Records shown:
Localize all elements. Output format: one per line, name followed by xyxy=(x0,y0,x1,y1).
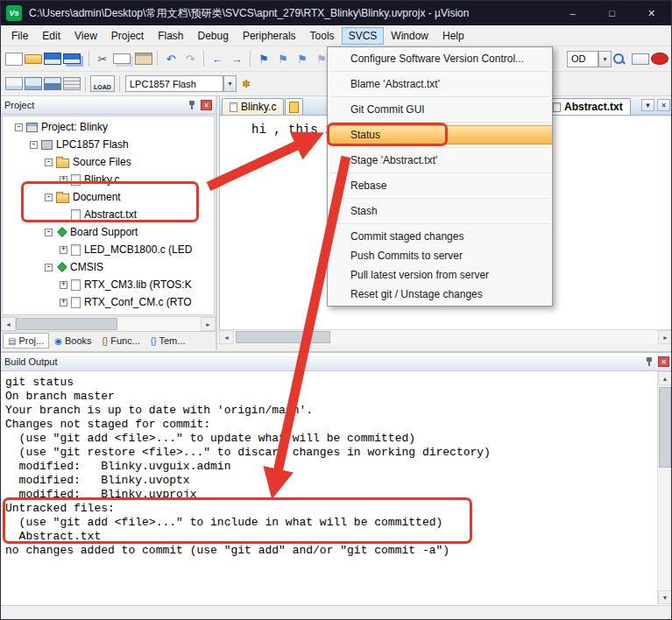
menu-project[interactable]: Project xyxy=(104,27,151,45)
scroll-left-icon[interactable]: ◄ xyxy=(1,317,16,331)
svcs-menu-item-commit-staged-changes[interactable]: Commit staged changes xyxy=(328,227,552,246)
open-file-icon[interactable] xyxy=(25,54,42,64)
pin-icon[interactable] xyxy=(187,100,197,110)
find-dropdown-icon[interactable]: ▾ xyxy=(598,51,612,67)
target-options-icon[interactable]: ✽ xyxy=(237,74,255,94)
bookmark-toggle-icon[interactable]: ⚑ xyxy=(255,49,272,68)
menu-help[interactable]: Help xyxy=(435,27,471,45)
editor-hscrollbar[interactable]: ◄ ► xyxy=(219,329,672,344)
project-close-icon[interactable]: ✕ xyxy=(201,100,212,110)
build-output-close-icon[interactable]: ✕ xyxy=(658,356,669,367)
rebuild-icon[interactable] xyxy=(44,77,61,90)
close-button[interactable]: ✕ xyxy=(632,1,671,25)
maximize-button[interactable]: □ xyxy=(592,1,632,25)
svcs-menu-item-reset-git-unstage-changes[interactable]: Reset git / Unstage changes xyxy=(328,285,552,304)
tab-blinky-c[interactable]: Blinky.c xyxy=(222,98,284,115)
tree-item-led-mcb1800-c-led[interactable]: +LED_MCB1800.c (LED xyxy=(3,241,214,258)
menu-window[interactable]: Window xyxy=(384,27,435,45)
minimize-button[interactable]: – xyxy=(553,1,592,25)
svcs-menu-item-configure-software-version-control[interactable]: Configure Software Version Control... xyxy=(328,49,552,68)
build-output-vscroll-track[interactable] xyxy=(658,385,672,590)
expand-icon[interactable]: + xyxy=(60,281,67,289)
tree-item-document[interactable]: -Document xyxy=(3,188,214,206)
navigate-forward-icon[interactable]: → xyxy=(228,49,245,68)
translate-icon[interactable] xyxy=(5,77,23,90)
tree-item-abstract-txt[interactable]: Abstract.txt xyxy=(3,206,214,223)
build-output-lines[interactable]: git statusOn branch masterYour branch is… xyxy=(3,371,656,603)
target-dropdown-icon[interactable]: ▾ xyxy=(223,75,237,92)
menu-file[interactable]: File xyxy=(4,27,35,45)
svcs-menu-item-rebase[interactable]: Rebase xyxy=(328,176,552,195)
build-icon[interactable] xyxy=(25,77,42,90)
tree-item-blinky-c[interactable]: +Blinky.c xyxy=(3,171,214,188)
navigate-back-icon[interactable]: ← xyxy=(209,49,226,68)
tree-item-rtx-conf-cm-c-rto[interactable]: +RTX_Conf_CM.c (RTO xyxy=(3,293,214,311)
tab-hidden-stub[interactable] xyxy=(285,98,303,115)
panel-tab-func[interactable]: {}Func... xyxy=(97,333,145,349)
project-hscroll-thumb[interactable] xyxy=(16,318,117,330)
menu-view[interactable]: View xyxy=(67,27,104,45)
panel-tab-proj[interactable]: ▤Proj... xyxy=(3,333,49,349)
menu-tools[interactable]: Tools xyxy=(303,27,342,45)
project-hscrollbar[interactable]: ◄ ► xyxy=(1,316,216,331)
save-icon[interactable] xyxy=(44,53,61,65)
panel-tab-books[interactable]: ◉Books xyxy=(49,333,96,349)
tree-item-lpc1857-flash[interactable]: -LPC1857 Flash xyxy=(3,136,214,153)
expand-icon[interactable]: + xyxy=(60,176,67,184)
new-file-icon[interactable] xyxy=(5,53,23,66)
panel-tab-tem[interactable]: {}Tem... xyxy=(145,333,191,349)
bookmark-next-icon[interactable]: ⚑ xyxy=(294,49,311,68)
scroll-left-icon[interactable]: ◄ xyxy=(219,330,234,344)
editor-hscroll-track[interactable] xyxy=(234,330,658,344)
menu-edit[interactable]: Edit xyxy=(35,27,67,45)
scroll-down-icon[interactable]: ▼ xyxy=(658,590,672,604)
build-output-vscrollbar[interactable]: ▲ ▼ xyxy=(657,371,672,604)
svcs-menu-item-git-commit-gui[interactable]: Git Commit GUI xyxy=(328,100,552,119)
svcs-menu-item-stage-abstract-txt[interactable]: Stage 'Abstract.txt' xyxy=(328,151,552,170)
expand-icon[interactable]: + xyxy=(60,299,67,306)
tree-item-rtx-cm3-lib-rtos-k[interactable]: +RTX_CM3.lib (RTOS:K xyxy=(3,276,214,293)
tab-close-icon[interactable]: ✕ xyxy=(657,99,670,111)
bookmark-prev-icon[interactable]: ⚑ xyxy=(274,49,292,68)
find-combo[interactable]: OD xyxy=(567,51,598,67)
undo-icon[interactable]: ↶ xyxy=(162,49,180,68)
paste-icon[interactable] xyxy=(135,53,152,65)
scroll-right-icon[interactable]: ► xyxy=(658,330,672,344)
collapse-icon[interactable]: - xyxy=(45,229,53,236)
collapse-icon[interactable]: - xyxy=(45,194,53,201)
load-icon[interactable]: LOAD xyxy=(90,75,115,92)
configure-icon[interactable] xyxy=(632,53,649,65)
expand-icon[interactable]: + xyxy=(60,246,67,254)
build-output-vscroll-thumb[interactable] xyxy=(659,387,671,468)
menu-peripherals[interactable]: Peripherals xyxy=(236,27,303,45)
tree-item-cmsis[interactable]: -CMSIS xyxy=(3,258,214,276)
save-all-icon[interactable] xyxy=(63,53,81,64)
target-select[interactable]: LPC1857 Flash xyxy=(125,75,223,92)
cut-icon[interactable]: ✂ xyxy=(94,49,111,68)
collapse-icon[interactable]: - xyxy=(45,159,53,166)
tab-abstract-txt[interactable]: Abstract.txt xyxy=(545,98,631,115)
scroll-up-icon[interactable]: ▲ xyxy=(658,371,672,385)
svcs-menu-item-push-commits-to-server[interactable]: Push Commits to server xyxy=(328,246,552,265)
batch-build-icon[interactable] xyxy=(63,77,81,90)
svcs-menu-item-blame-abstract-txt[interactable]: Blame 'Abstract.txt' xyxy=(328,74,552,94)
scroll-right-icon[interactable]: ► xyxy=(201,317,216,331)
find-in-files-icon[interactable] xyxy=(612,53,630,66)
svcs-menu-item-pull-latest-version-from-server[interactable]: Pull latest version from server xyxy=(328,265,552,285)
collapse-icon[interactable]: - xyxy=(15,123,23,131)
project-hscroll-track[interactable] xyxy=(16,317,201,331)
menu-flash[interactable]: Flash xyxy=(151,27,190,45)
redo-icon[interactable]: ↷ xyxy=(181,49,199,68)
tree-item-project-blinky[interactable]: -Project: Blinky xyxy=(3,118,214,136)
collapse-icon[interactable]: - xyxy=(30,141,38,149)
tree-item-item[interactable]: + xyxy=(3,311,214,315)
tree-item-board-support[interactable]: -Board Support xyxy=(3,223,214,241)
menu-debug[interactable]: Debug xyxy=(191,27,236,45)
menu-svcs[interactable]: SVCS xyxy=(342,27,385,45)
editor-hscroll-thumb[interactable] xyxy=(236,331,330,343)
tab-list-dropdown-icon[interactable]: ▼ xyxy=(641,99,654,111)
copy-icon[interactable] xyxy=(113,53,131,64)
svcs-menu-item-status[interactable]: Status xyxy=(328,125,552,144)
help-icon[interactable] xyxy=(651,53,668,65)
tree-item-source-files[interactable]: -Source Files xyxy=(3,153,214,171)
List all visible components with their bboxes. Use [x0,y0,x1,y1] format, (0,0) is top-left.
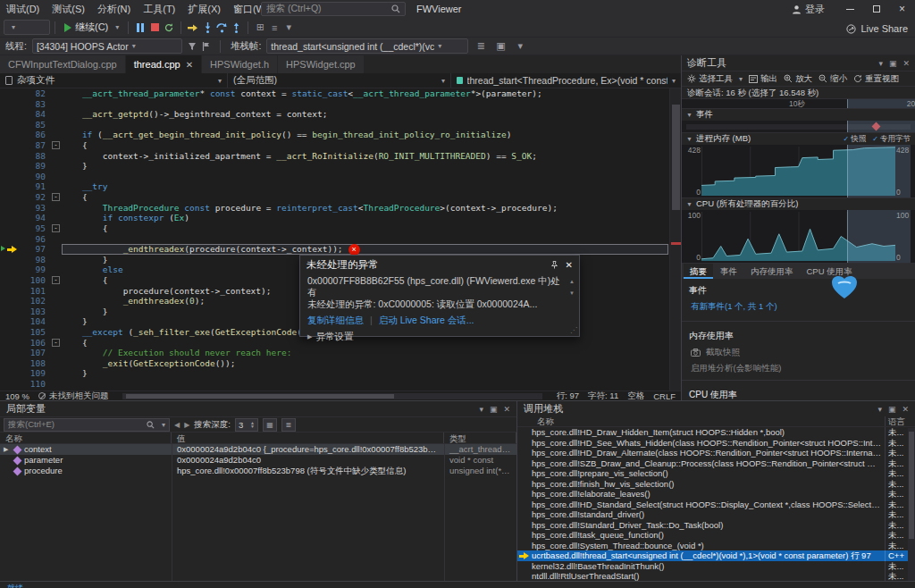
code-line-90[interactable]: 90 [0,172,668,182]
break-all-button[interactable] [133,21,147,35]
stack-frame-10[interactable]: hps_core.dll!task_queue_function()未... [517,530,915,541]
stack-frame-12[interactable]: ucrtbased.dll!thread_start<unsigned int … [517,550,915,561]
cpu-chart[interactable]: 100 0 100 0 [682,210,915,264]
locals-row-procedure[interactable]: procedurehps_core.dll!0x00007ff8b523b798… [0,466,516,476]
frame-list-icon[interactable]: ≣ [474,39,488,54]
stack-frame-4[interactable]: hps_core.dll!prepare_vis_selection()未... [517,468,915,479]
tab-thread-cpp[interactable]: thread.cpp✕ [126,55,201,73]
exception-thrown-icon[interactable]: × [348,244,360,255]
fold-collapse-icon[interactable]: - [52,276,60,284]
fold-collapse-icon[interactable]: - [52,141,60,149]
new-events-link[interactable]: 有新事件(1 个, 共 1 个) [682,299,915,318]
locals-toolbar-icon-b[interactable]: ≣ [281,418,296,432]
stack-frame-7[interactable]: hps_core.dll!HD_Standard_Select(struct H… [517,500,915,510]
code-line-84[interactable]: 84 __acrt_getptd()->_beginthread_context… [0,109,668,120]
panel-pin-icon[interactable]: ▣ [889,59,897,68]
toolbar-more-icon[interactable]: ▾ [281,21,296,35]
floating-assistant-icon[interactable] [829,275,860,302]
fold-collapse-icon[interactable]: - [52,193,60,201]
output-button[interactable]: 输出 [747,73,779,85]
code-line-86[interactable]: 86 if (__acrt_get_begin_thread_init_poli… [0,130,668,140]
code-line-96[interactable]: 96 [0,234,668,245]
locals-column-2[interactable]: 类型 [444,433,516,443]
frame-more-icon[interactable]: ▾ [513,39,527,54]
fold-collapse-icon[interactable]: - [52,339,60,347]
expand-icon[interactable]: ▶ [4,444,11,455]
panel-pin-icon[interactable]: ▣ [888,405,896,414]
show-next-statement-button[interactable] [186,21,200,35]
search-depth-stepper[interactable]: 3 ▲▼ [235,418,258,432]
toolbar-options-icon[interactable]: ≡ [267,21,281,35]
minimize-button[interactable] [837,0,863,18]
code-line-109[interactable]: 109 } [0,368,668,379]
panel-close-icon[interactable]: ✕ [902,405,909,414]
code-line-110[interactable]: 110 [0,379,668,390]
select-tool-button[interactable]: 选择工具▾ [685,73,744,85]
panel-menu-icon[interactable]: ▾ [877,405,882,414]
cpu-section-header[interactable]: ▼ CPU (所有处理器的百分比) [682,198,915,210]
zoom-in-button[interactable]: 放大 [782,73,814,85]
locals-column-1[interactable]: 值 [172,433,444,443]
breadcrumb-symbol[interactable]: thread_start<ThreadProcedure, Ex>(void *… [451,73,681,88]
stack-frame-11[interactable]: hps_core.dll!System_Thread::bounce_(void… [517,541,915,551]
events-section-header[interactable]: ▼ 事件 [682,109,915,121]
search-next-icon[interactable]: ▶ [184,421,189,429]
tab-close-icon[interactable]: ✕ [186,60,193,70]
code-line-82[interactable]: 82 __acrt_thread_parameter* const contex… [0,88,668,99]
thread-flag-icon[interactable] [202,42,210,51]
panel-close-icon[interactable]: ✕ [503,405,510,414]
panel-menu-icon[interactable]: ▾ [878,59,883,68]
menu-item-0[interactable]: 调试(D) [0,0,46,18]
events-track[interactable] [682,121,915,133]
diagnostics-panel-header[interactable]: 诊断工具 ▾ ▣ ✕ [682,55,915,71]
stack-frame-13[interactable]: kernel32.dll!BaseThreadInitThunk()未... [517,561,915,572]
pin-icon[interactable] [550,261,558,269]
step-into-button[interactable] [200,21,214,35]
column-language[interactable]: 语言 [885,416,915,426]
editor-horizontal-scrollbar[interactable] [122,393,541,399]
caret-eol[interactable]: CRLF [653,391,676,401]
code-line-97[interactable]: 97 _endthreadex(procedure(context->_cont… [0,244,668,255]
step-out-button[interactable] [229,21,243,35]
menu-item-3[interactable]: 工具(T) [137,0,181,18]
stack-frame-8[interactable]: hps_core.dll!standard_driver()未... [517,509,915,520]
zoom-level[interactable]: 109 % [5,391,29,401]
code-line-85[interactable]: 85 [0,120,668,130]
maximize-button[interactable] [863,0,889,18]
locals-search-input[interactable]: 搜索(Ctrl+E) ▾ [4,418,170,432]
timeline-selection[interactable] [847,99,915,108]
thread-dropdown[interactable]: [34304] HOOPS Actor▾ [32,38,182,54]
legend-0[interactable]: ✓快照 [844,134,867,145]
popup-scrollbar[interactable]: ▲▼ [567,276,576,298]
hot-reload-icon[interactable]: ⊞ [253,21,267,35]
editor-vertical-scrollbar[interactable] [669,88,681,391]
take-snapshot-button[interactable]: 截取快照 [682,345,915,361]
diagnostics-tab-1[interactable]: 事件 [714,264,743,279]
menu-item-1[interactable]: 测试(S) [46,0,91,18]
stack-frame-1[interactable]: hps_core.dll!HD_See_Whats_Hidden(class H… [517,438,915,449]
thread-filter-icon[interactable] [188,42,197,51]
sign-in-button[interactable]: 登录 [792,3,825,16]
code-line-89[interactable]: 89 } [0,161,668,172]
stack-frame-3[interactable]: hps_core.dll!SZB_Draw_and_Cleanup::Proce… [517,458,915,469]
fold-collapse-icon[interactable]: - [52,224,60,232]
column-splitter[interactable] [172,444,172,581]
code-line-91[interactable]: 91 __try [0,181,668,192]
diagnostics-tab-2[interactable]: 内存使用率 [744,264,800,279]
locals-row-context[interactable]: ▶context0x0000024a9d2b04c0 {_procedure=h… [0,444,516,455]
column-name[interactable]: 名称 [517,416,885,426]
stack-frame-14[interactable]: ntdll.dll!RtlUserThreadStart()未... [517,571,915,581]
code-line-94[interactable]: 94 if constexpr (Ex) [0,213,668,223]
code-line-87[interactable]: 87- { [0,140,668,151]
start-live-share-link[interactable]: 启动 Live Share 会话... [379,315,474,327]
locals-column-0[interactable]: 名称 [0,433,172,443]
code-line-95[interactable]: 95- { [0,223,668,234]
menu-item-4[interactable]: 扩展(X) [181,0,227,18]
code-line-83[interactable]: 83 [0,99,668,110]
popup-resize-grip[interactable]: ⋰ [570,327,577,334]
search-prev-icon[interactable]: ◀ [174,421,180,429]
panel-close-icon[interactable]: ✕ [902,59,910,68]
panel-pin-icon[interactable]: ▣ [490,405,498,414]
stack-frame-5[interactable]: hps_core.dll!finish_hw_vis_selection()未.… [517,479,915,490]
stack-frame-0[interactable]: hps_core.dll!HD_Draw_Hidden_Item(struct … [517,427,915,438]
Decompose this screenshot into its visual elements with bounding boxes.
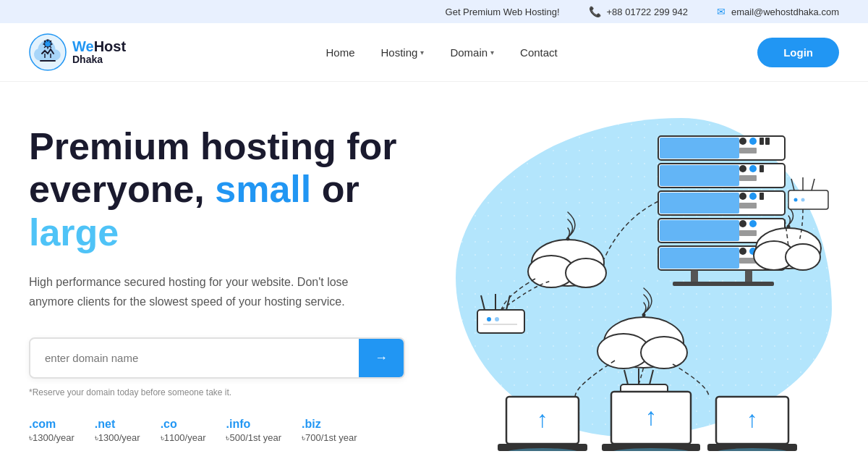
cloud-1 <box>528 212 606 287</box>
svg-text:↑: ↑ <box>746 406 758 432</box>
cloud-2 <box>754 207 821 270</box>
phone-icon: 📞 <box>589 6 601 17</box>
svg-line-60 <box>791 179 794 190</box>
router-1 <box>477 281 551 333</box>
nav-home[interactable]: Home <box>326 46 355 59</box>
svg-text:↑: ↑ <box>645 403 658 430</box>
domain-ext-com: .com ৳1300/year <box>29 418 75 444</box>
logo-icon <box>29 33 67 71</box>
domain-note: *Reserve your domain today before someon… <box>29 387 434 397</box>
svg-rect-10 <box>660 165 739 186</box>
hero-illustration: ↑ ↑ ↑ <box>434 111 839 458</box>
nav-contact[interactable]: Contact <box>520 46 558 59</box>
svg-rect-25 <box>739 230 757 236</box>
nav-hosting[interactable]: Hosting ▾ <box>381 46 425 59</box>
svg-rect-17 <box>739 193 746 200</box>
laptop-2: ↑ <box>602 392 700 451</box>
svg-text:↑: ↑ <box>537 406 548 432</box>
domain-search-box: → <box>29 337 405 379</box>
svg-rect-13 <box>760 165 764 172</box>
svg-point-52 <box>495 317 499 321</box>
svg-line-47 <box>481 295 485 310</box>
svg-point-51 <box>487 317 491 321</box>
hero-section: Premium hosting for everyone, small or l… <box>0 82 868 459</box>
laptop-3: ↑ <box>707 397 797 451</box>
svg-line-62 <box>812 179 814 190</box>
svg-line-56 <box>650 370 653 384</box>
domain-extensions: .com ৳1300/year .net ৳1300/year .co ৳110… <box>29 418 434 444</box>
svg-rect-18 <box>749 193 757 200</box>
svg-point-40 <box>786 244 820 270</box>
domain-ext-net: .net ৳1300/year <box>95 418 140 444</box>
cloud-3 <box>597 288 687 369</box>
hero-content: Premium hosting for everyone, small or l… <box>29 125 434 445</box>
logo[interactable]: WeHost Dhaka <box>29 33 126 71</box>
hero-title: Premium hosting for everyone, small or l… <box>29 125 434 255</box>
nav-links: Home Hosting ▾ Domain ▾ Contact <box>326 46 558 59</box>
hero-subtitle: High performance secured hosting for you… <box>29 272 391 311</box>
svg-rect-33 <box>673 282 774 286</box>
svg-rect-14 <box>739 175 757 181</box>
svg-point-44 <box>641 337 687 369</box>
email-icon: ✉ <box>717 6 726 17</box>
topbar-phone: 📞 +88 01722 299 942 <box>589 6 688 17</box>
svg-point-37 <box>566 237 570 241</box>
laptop-1: ↑ <box>498 397 587 451</box>
svg-rect-11 <box>739 165 746 172</box>
hosting-dropdown-arrow: ▾ <box>420 49 424 56</box>
svg-rect-6 <box>760 138 764 145</box>
svg-point-64 <box>801 198 805 202</box>
svg-rect-22 <box>660 220 739 241</box>
topbar-email: ✉ email@wehostdhaka.com <box>717 6 839 17</box>
svg-rect-27 <box>660 248 739 269</box>
topbar-promo: Get Premium Web Hosting! <box>446 6 560 17</box>
svg-rect-4 <box>739 138 746 145</box>
domain-input[interactable] <box>30 340 359 376</box>
domain-ext-info: .info ৳500/1st year <box>226 418 281 444</box>
svg-point-45 <box>642 313 646 317</box>
login-button[interactable]: Login <box>757 38 839 67</box>
svg-rect-3 <box>660 138 739 159</box>
topbar: Get Premium Web Hosting! 📞 +88 01722 299… <box>0 0 868 23</box>
svg-rect-28 <box>739 248 746 255</box>
svg-point-41 <box>787 225 791 229</box>
navbar: WeHost Dhaka Home Hosting ▾ Domain ▾ Con… <box>0 23 868 82</box>
svg-rect-20 <box>739 203 757 209</box>
svg-rect-24 <box>749 220 757 227</box>
domain-ext-biz: .biz ৳700/1st year <box>302 418 357 444</box>
svg-line-54 <box>624 370 628 384</box>
svg-point-63 <box>794 198 798 202</box>
hero-svg: ↑ ↑ ↑ <box>434 118 839 451</box>
svg-rect-8 <box>739 148 757 153</box>
svg-rect-16 <box>660 193 739 214</box>
svg-rect-19 <box>760 193 764 200</box>
svg-point-36 <box>566 258 606 287</box>
svg-rect-46 <box>477 310 524 333</box>
svg-rect-12 <box>749 165 757 172</box>
domain-search-button[interactable]: → <box>359 339 404 377</box>
nav-domain[interactable]: Domain ▾ <box>450 46 494 59</box>
arrow-right-icon: → <box>375 350 388 366</box>
svg-rect-5 <box>749 138 757 145</box>
domain-ext-co: .co ৳1100/year <box>161 418 206 444</box>
svg-rect-23 <box>739 220 746 227</box>
logo-text: WeHost Dhaka <box>72 38 126 65</box>
svg-rect-7 <box>765 138 770 145</box>
domain-dropdown-arrow: ▾ <box>490 49 494 56</box>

To do:
Tally the lines of the data that contain the string "next", and report nothing but the tally.

Response to this task:
3